China warns US ‘will pay price’ if Pelosi visits Taiwan

US ‘will pay price’ if House Speaker Nancy Pelosi visits Taiwan on Asia trip, China warned Tuesday as tensions between the two superpowers continued to soar.

The prospect of Pelosi visiting Taipei, which would be the most high-profile visit by an American lawmaker in 25 years, has sparked increasingly belligerent warnings from Beijing that have the region on edge.

Pelosi, 82, has yet to officially confirm whether Taiwan is part of an ongoing Asian tour, but US and Taiwanese media have said it will happen.

“The US side will bear the responsibility and pay the price for harming China’s sovereign security interests,” Foreign Ministry spokeswoman Hua Chunying said at a regular press briefing in Beijing.

Chinese Foreign Minister Wang Yi said the United States’ “lack of faith on the Taiwan issue is despicable” in comments posted on his ministry’s website on Tuesday that did not specifically mention Pelosi.

Beijing considers democratic and self-governing Taiwan its territory and has vowed to one day seize the island, by force if necessary.

It tries to keep Taiwan isolated on the world stage and opposes countries having official trade with it.

During a call with US President Joe Biden last week, Chinese President Xi Jinping warned the United States against “playing with fire” in Taiwan.

While the Biden administration is reportedly opposed to a shutdown in Taiwan, White House National Security Council spokesman John Kirby said Pelosi has the right to go where she wants.

“There is no reason for Beijing to turn a potential visit in line with long-standing US policies into some kind of crisis,” he told reporters.

The last Speaker of the House to visit Taiwan was Newt Gingrich in 1997.

Kirby cited intelligence that China was planning possible military provocations.

He said Pelosi was traveling on a military plane and that while Washington was not afraid of a direct attack, it “raises the stakes of a miscalculation.”

Kirby, however, reiterated that US policy was unchanged toward Taiwan.

This means supporting its self-government, while diplomatically recognizing Beijing rather than Taipei and opposing a formal declaration of independence by Taiwan or a forced takeover by China.

Meanwhile, Moscow said it was “absolutely in solidarity with China”, calling the prospect of a visit by Pelosi “pure provocation”.

China has refused to condemn Russia’s invasion of Ukraine and has been accused of providing diplomatic cover for the Kremlin by blasting Western sanctions and arms sales to Kyiv.

– All eyes on Taiwan –

Pelosi arrived in Kuala Lumpur on Tuesday where she met Malaysian Prime Minister Ismail Sabri and Foreign Minister Saifuddin Abdullah.

Press access around Pelosi was strictly restricted and limited to a handful of short statements confirming meetings with Malaysian and Singaporean officials.

The rest of his itinerary includes stops in South Korea and Japan, but the prospect of a trip to Taiwan dominated the spotlight.

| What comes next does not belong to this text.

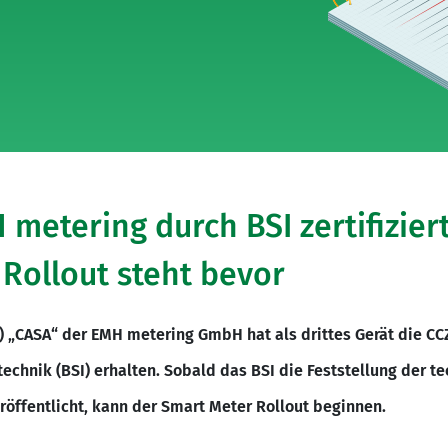
etering durch BSI zertifiziert
Rollout steht bevor
„CASA“ der EMH metering GmbH hat als drittes Gerät die CC
stechnik (BSI) erhalten. Sobald das BSI die Feststellung der 
röffentlicht, kann der Smart Meter Rollout beginnen.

Taipei has kept quiet about its intention to roll out the red carpet.

Several Taiwanese media outlets carried comments by Deputy Speaker of Parliament Tsai Chi-chang, saying Pelosi was “very likely” to surrender in the coming days.

And Taiwan’s Liberty Times quoted unnamed sources as saying she would land on Tuesday evening, then meet President Tsai Ing-wen the following day before departing again in the afternoon.

On Tuesday evening, Taiwan’s presidential office said its website was briefly offline for 20 minutes due to a DDoS attack that was stopped. It’s unclear why, but the bureau said it would increase its oversight of “hybrid information warfare by outside forces.”

– ‘Seek to punish Taiwan’ –

The island nation’s 23 million people have long lived with the possibility of invasion, but that threat has intensified under Xi, China’s most assertive leader in a generation.

The island’s military said on Tuesday it was “committed” to defending it against heightened threats from China over Pelosi’s potential visit.

“The likelihood of war or a serious incident is low,” tweeted Bonnie Glaser, Asia program director at the US think tank German Marshall Fund.

“But the likelihood that … (China) will take a series of military, economic and diplomatic actions to show its strength and determination is not insignificant,” she added.

“He will likely seek to punish Taiwan in multiple ways.”

The Taipei Council of Agriculture said on Tuesday that China had suspended the import of certain Taiwanese products, including certain fish products, tea and honey. The council said China cited regulatory violations.

Pelosi’s potential visit was preceded by a flurry of military activity across the region that highlights just how stoked the Taiwan question is.

Last week, Taiwan and China held live-fire drills.

The United States has maintained a naval presence in the region, including the usually Japan-based aircraft carrier USS Ronald Reagan, which sailed through the South China Sea last week.